De la suite dans les idées

2 mai 2011 - Harper majoritaire



Le gouvernement Harper s'était empressé au lendemain de sa réélection à l'automne 2008 de s'attaquer au déficit qui menaçait de nouveau l'équilibre des finances publiques. Forcé par la récession et par l'opposition de mettre ce plan entre parenthèses, il y revient aujourd'hui. Le programme conservateur dévoilé hier nous ramène à ce mois de novembre 2008. L'intervalle ne fut qu'une pause.
Ressort du document présenté par le premier ministre Harper le caractère presque objectif qu'est pour lui l'atteinte du déficit zéro. Il veut y arriver en un temps record. Alors qu'il y a deux jours il se donnait quatre ans, il vise désormais trois ans. Un choix discutable dans la mesure où ceux qui en feront les frais seront les contribuables ordinaires, la classe moyenne, qui porteront la plus grande partie de l'effort. Les entreprises, pas du tout.
Le caractère inéquitable de ce choix est on ne peut plus évident. Aux électeurs ordinaires, Stephen Harper promet une série d'allégements fiscaux virtuels qui se réaliseront dans les années suivant l'atteinte du déficit zéro, soit pas avant quatre, cinq ou six ans. Il se garde toute sa marge de manoeuvre pour donner aux entreprises une réduction immédiate de leur taux d'imposition de 18 à 16 %, sous prétexte de création d'emplois.
Cette précipitation n'est en rien nécessaire. Prendre quatre ou cinq ans pour arriver au déficit zéro plutôt que trois soulagerait réellement les contribuables ordinaires, qui ont droit tout autant que les entreprises de recevoir des avantages. Un atterrissage plus en douceur donnerait par ailleurs au gouvernement la marge pour réagir à de possibles sursauts économiques.
Pour étonnante qu'elle soit, cette attitude s'explique. D'abord sur le plan électoral. Il s'agit de marquer la différence avec le programme «dépensier» des libéraux, une explication qui ne dit pas tout. Il s'agit aussi de montrer que les conservateurs sont des gens vrais, animés de convictions profondes. Ils disent ce qu'ils veulent faire et font ce qu'ils disent. Le danger est évidemment que l'idéologie conduise à des choix politiques contestables. L'illustre bien la certitude qu'ils ont que la réduction des impôts des entreprises stimulera la création d'emplois, même si la démonstration du contraire a été faite. Que plus de prisons fera diminuer la criminalité, même si plein d'études montrent le peu d'effet.

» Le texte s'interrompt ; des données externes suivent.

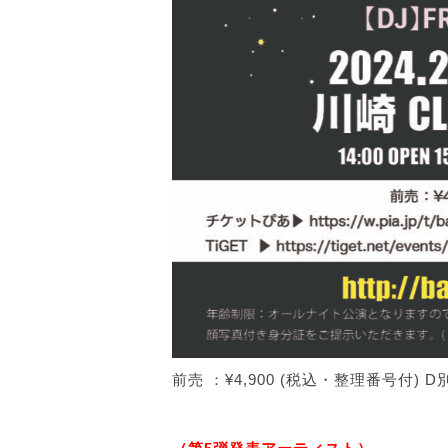
前売 ：¥4,900 (税込・整理番号付) D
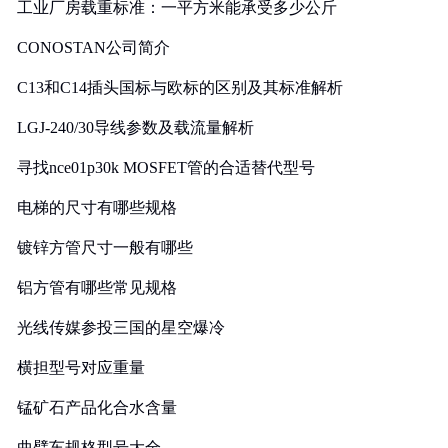
工业厂房载重标准：一平方米能承受多少公斤
CONOSTAN公司简介
C13和C14插头国标与欧标的区别及其标准解析
LGJ-240/30导线参数及载流量解析
寻找nce01p30k MOSFET管的合适替代型号
电梯的尺寸有哪些规格
镀锌方管尺寸一般有哪些
铝方管有哪些常见规格
光线传媒参投三国的星空爆冷
横担型号对应重量
锰矿石产品化合水含量
曲臂车规格型号大全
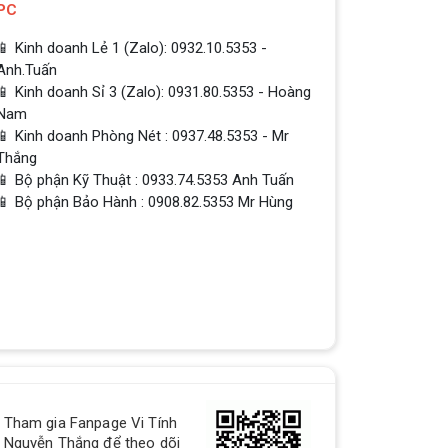
PC
📱 Kinh doanh Lẻ 1 (Zalo): 0932.10.5353 -
Anh.Tuấn
📱 Kinh doanh Sỉ 3 (Zalo): 0931.80.5353 - Hoàng
Nam
📱 Kinh doanh Phòng Nét : 0937.48.5353 - Mr
Thắng
📱 Bộ phận Kỹ Thuật : 0933.74.5353 Anh Tuấn
📱 Bộ phận Bảo Hành : 0908.82.5353 Mr Hùng
QUÀ TẶNG TƯNG BỪNG -
Tham gia Fanpage Vi Tính
CHÀO MỪNG NĂM MỚI
Nguyễn Thắng để theo dõi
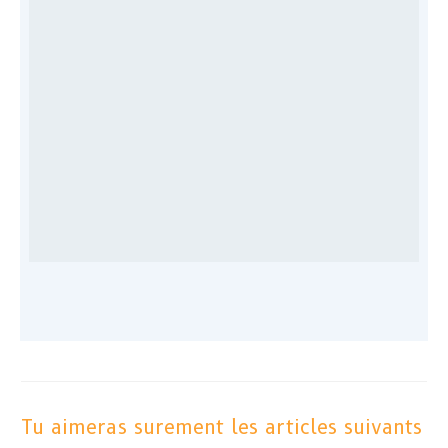
Tu aimeras surement les articles suivants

La conception que se font de la gouvernance les conservateurs n'exclut pas pour autant le calcul politique lorsque cela est nécessaire. Ce n'est pas sans raison que Stephen Harper a écarté formellement ces derniers jours tout retour du débat sur l'avortement et sur le mariage entre personnes de même sexe. C'est pour la même raison qu'il a écrit en toutes lettres dans le programme divulgué hier qu'il allait assurer aux provinces la poursuite du financement des programmes de santé et finaliser l'entente avec le Québec sur l'harmonisation de la TPS et de la TVQ.

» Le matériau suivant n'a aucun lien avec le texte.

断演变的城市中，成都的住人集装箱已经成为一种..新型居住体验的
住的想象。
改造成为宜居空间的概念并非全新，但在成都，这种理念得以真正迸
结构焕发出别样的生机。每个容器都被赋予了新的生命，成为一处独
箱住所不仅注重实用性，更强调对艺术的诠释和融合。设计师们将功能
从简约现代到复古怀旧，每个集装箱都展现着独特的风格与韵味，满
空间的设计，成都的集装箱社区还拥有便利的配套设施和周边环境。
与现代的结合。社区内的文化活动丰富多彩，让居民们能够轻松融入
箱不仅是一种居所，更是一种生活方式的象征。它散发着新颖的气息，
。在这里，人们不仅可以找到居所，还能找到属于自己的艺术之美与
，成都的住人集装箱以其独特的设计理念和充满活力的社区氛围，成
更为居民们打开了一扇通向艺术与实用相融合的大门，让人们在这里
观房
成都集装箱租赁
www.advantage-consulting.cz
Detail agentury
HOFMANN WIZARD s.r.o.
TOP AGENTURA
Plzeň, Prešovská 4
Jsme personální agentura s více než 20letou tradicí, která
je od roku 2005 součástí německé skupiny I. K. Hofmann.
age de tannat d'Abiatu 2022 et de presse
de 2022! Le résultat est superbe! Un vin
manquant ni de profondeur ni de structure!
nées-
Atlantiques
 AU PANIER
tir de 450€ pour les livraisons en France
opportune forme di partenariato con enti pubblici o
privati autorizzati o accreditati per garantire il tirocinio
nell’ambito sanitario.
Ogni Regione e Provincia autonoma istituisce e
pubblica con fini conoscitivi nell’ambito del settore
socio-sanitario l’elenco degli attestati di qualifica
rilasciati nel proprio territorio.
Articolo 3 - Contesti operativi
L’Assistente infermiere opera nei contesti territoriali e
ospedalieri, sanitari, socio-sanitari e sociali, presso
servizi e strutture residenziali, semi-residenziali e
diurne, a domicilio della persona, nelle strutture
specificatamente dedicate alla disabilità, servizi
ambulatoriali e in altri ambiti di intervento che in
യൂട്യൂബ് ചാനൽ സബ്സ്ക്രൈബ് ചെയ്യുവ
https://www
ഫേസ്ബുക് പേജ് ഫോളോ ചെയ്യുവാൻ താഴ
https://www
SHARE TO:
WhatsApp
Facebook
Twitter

On ne trouve pas fondamentalement de surprises dans ce programme, car il est la suite logique des précédents. S'il y a une chose qu'on ne peut reprocher à Stephen Harper, c'est d'avoir de la suite dans les idées. Il est animé par des convictions desquelles il ne déroge pas, sauf par nécessité. Le problème avec ce programme est qu'il est à prendre ou à laisser et qu'une fois élus, les conservateurs voudront, s'ils sont majoritaires, le réaliser intégralement.